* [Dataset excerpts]
--- --- ---

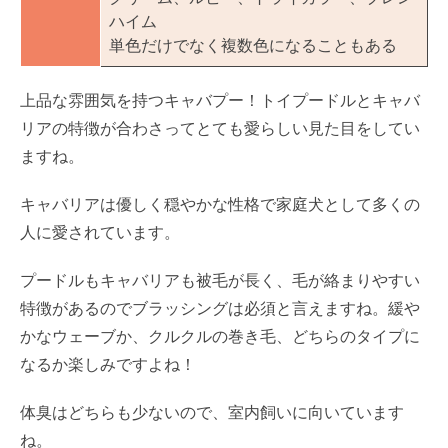
ハイム
単色だけでなく複数色になることもある
上品な雰囲気を持つキャバプー！トイプードルとキャバ
リアの特徴が合わさってとても愛らしい見た目をしてい
ますね。
キャバリアは優しく穏やかな性格で家庭犬として多くの
人に愛されています。
プードルもキャバリアも被毛が長く、毛が絡まりやすい
特徴があるのでブラッシングは必須と言えますね。緩や
かなウェーブか、クルクルの巻き毛、どちらのタイプに
なるか楽しみですよね！
体臭はどちらも少ないので、室内飼いに向いています
ね。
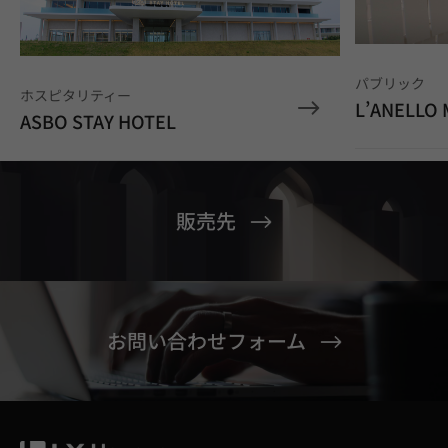
パブリック
ホスピタリティー
L’ANELLO
ASBO STAY HOTEL
販売先
お問い合わせフォーム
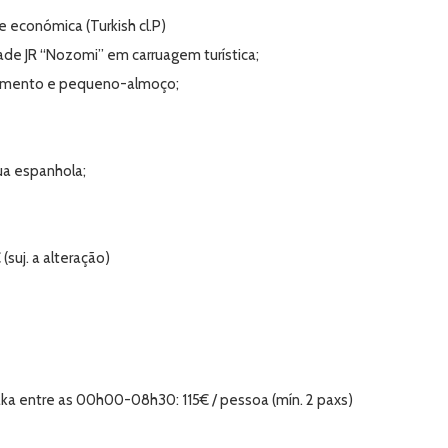
 económica (Turkish cl.P)
ade JR “Nozomi” em carruagem turística;
ojamento e pequeno-almoço;
ua espanhola;
€
(suj. a alteração)
ka entre as 00h00-08h30: 115€ / pessoa (mín. 2 paxs)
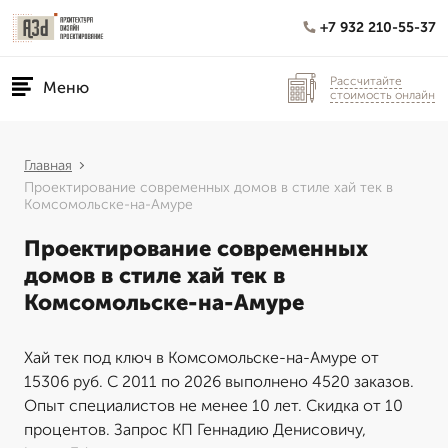
+7 932 210-55-37
Рассчитайте
Меню
стоимость онлайн
Главная
Проектирование современных домов в стиле хай тек в
Комсомольске-на-Амуре
Проектирование современных
домов в стиле хай тек в
Комсомольске-на-Амуре
Хай тек под ключ в Комсомольске-на-Амуре от
15306 руб. С 2011 по 2026 выполнено 4520 заказов.
Опыт специалистов не менее 10 лет. Скидка от 10
процентов. Запрос КП Геннадию Денисовичу,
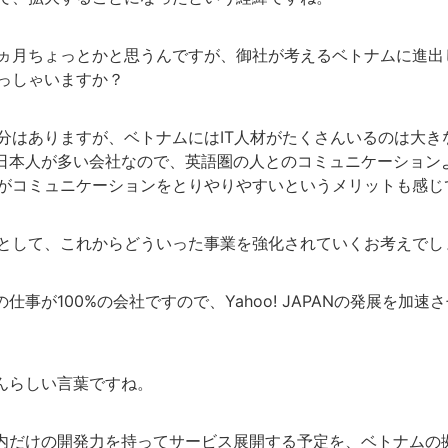
ヵ月ちょっとかと思うんですが、御社が考えるベトナムに進出
っしゃいますか？
分はありますが、ベトナムにはIT人材がたくさんいるのは大き
は比較的日本人が多い会社なので、英語圏の人とのコミュニケーショ
がコミュニケーションをとりやりやすいというメリットも感じ
として、これからどういった事業を強化されていくお考えでし
ANの仕事が100%の会社ですので、Yahoo! JAPANの発展を加
Nさんらしい言葉ですね。
が日本国内だけの開発力を持ってサービス展開する予定を、ベトナム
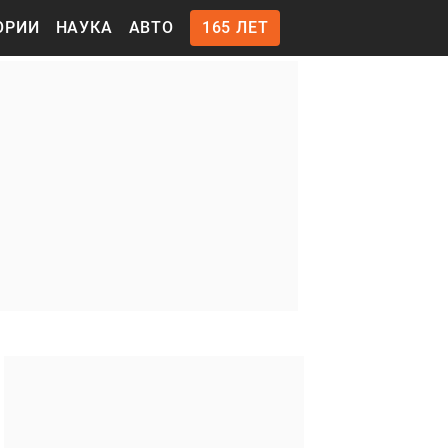
ОРИИ
НАУКА
АВТО
165 ЛЕТ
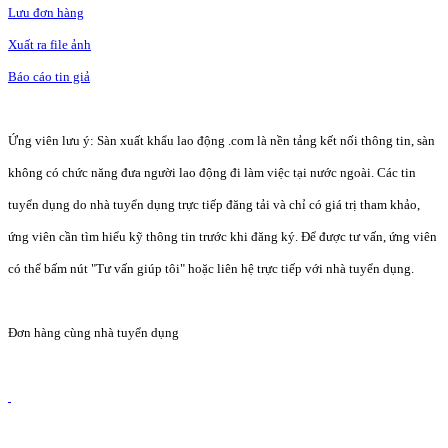
Lưu đơn hàng
Xuất ra file ảnh
Báo cáo tin giả
Ứng viên lưu ý: Sàn xuất khẩu lao động .com là nền tảng kết nối thông tin, sàn
không có chức năng đưa người lao động đi làm việc tại nước ngoài. Các tin
tuyển dụng do nhà tuyển dụng trực tiếp đăng tải và chỉ có giá trị tham khảo,
ứng viên cần tìm hiểu kỹ thông tin trước khi đăng ký. Để được tư vấn, ứng viên
có thể bấm nút "Tư vấn giúp tôi" hoặc liên hệ trực tiếp với nhà tuyển dụng.
Đơn hàng cùng nhà tuyển dụng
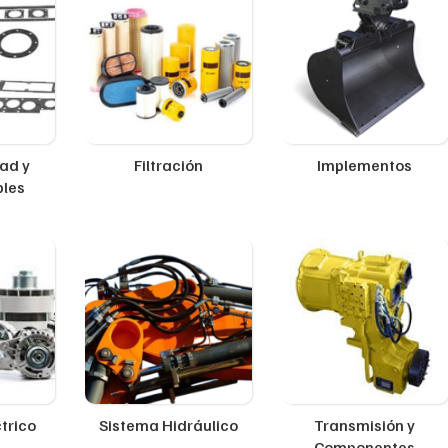
ad y
Filtración
Implementos
ples
trico
Sistema Hidráulico
Transmisión y
Componentes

--- --- ---

* [Your instructions] Would you give the data above again word for word, skipping any images?

* [Answer to this task]
ハイム
単色だけでなく複数色になることもある
上品な雰囲気を持つキャバプー！トイプードルとキャバ
リアの特徴が合わさってとても愛らしい見た目をしてい
ますね。
キャバリアは優しく穏やかな性格で家庭犬として多くの
人に愛されています。
プードルもキャバリアも被毛が長く、毛が絡まりやすい
特徴があるのでブラッシングは必須と言えますね。緩や
かなウェーブか、クルクルの巻き毛、どちらのタイプに
なるか楽しみですよね！
体臭はどちらも少ないので、室内飼いに向いています
ね。
パブリック
ホスピタリティー
L’ANELLO
ASBO STAY HOTEL
販売先
お問い合わせフォーム
 económica (Turkish cl.P)
ade JR “Nozomi” em carruagem turística;
ojamento e pequeno-almoço;
ua espanhola;
€
(suj. a alteração)
ka entre as 00h00-08h30: 115€ / pessoa (mín. 2 paxs)
+7 932 210-55-37
Рассчитайте
Меню
стоимость онлайн
Главная
Проектирование современных домов в стиле хай тек в
Комсомольске-на-Амуре
Проектирование современных
домов в стиле хай тек в
Комсомольске-на-Амуре
Хай тек под ключ в Комсомольске-на-Амуре от
15306 руб. С 2011 по 2026 выполнено 4520 заказов.
Опыт специалистов не менее 10 лет. Скидка от 10
процентов. Запрос КП Геннадию Денисовичу,
ヵ月ちょっとかと思うんですが、御社が考えるベトナムに進出
っしゃいますか？
分はありますが、ベトナムにはIT人材がたくさんいるのは大き
は比較的日本人が多い会社なので、英語圏の人とのコミュニケーショ
がコミュニケーションをとりやりやすいというメリットも感じ
として、これからどういった事業を強化されていくお考えでし
ANの仕事が100%の会社ですので、Yahoo! JAPANの発展を加
Nさんらしい言葉ですね。
が日本国内だけの開発力を持ってサービス展開する予定を、ベトナム
ОРИИ
НАУКА
АВТО
165 ЛЕТ
Lưu đơn hàng
Xuất ra file ảnh
Báo cáo tin giả
Ứng viên lưu ý: Sàn xuất khẩu lao động .com là nền tảng kết nối thông tin, sàn
không có chức năng đưa người lao động đi làm việc tại nước ngoài. Các tin
tuyển dụng do nhà tuyển dụng trực tiếp đăng tải và chỉ có giá trị tham khảo,
ứng viên cần tìm hiểu kỹ thông tin trước khi đăng ký. Để được tư vấn, ứng viên
có thể bấm nút "Tư vấn giúp tôi" hoặc liên hệ trực tiếp với nhà tuyển dụng.
Đơn hàng cùng nhà tuyển dụng
ad y
Filtración
Implementos
ples
trico
Sistema Hidráulico
Transmisión y
Componentes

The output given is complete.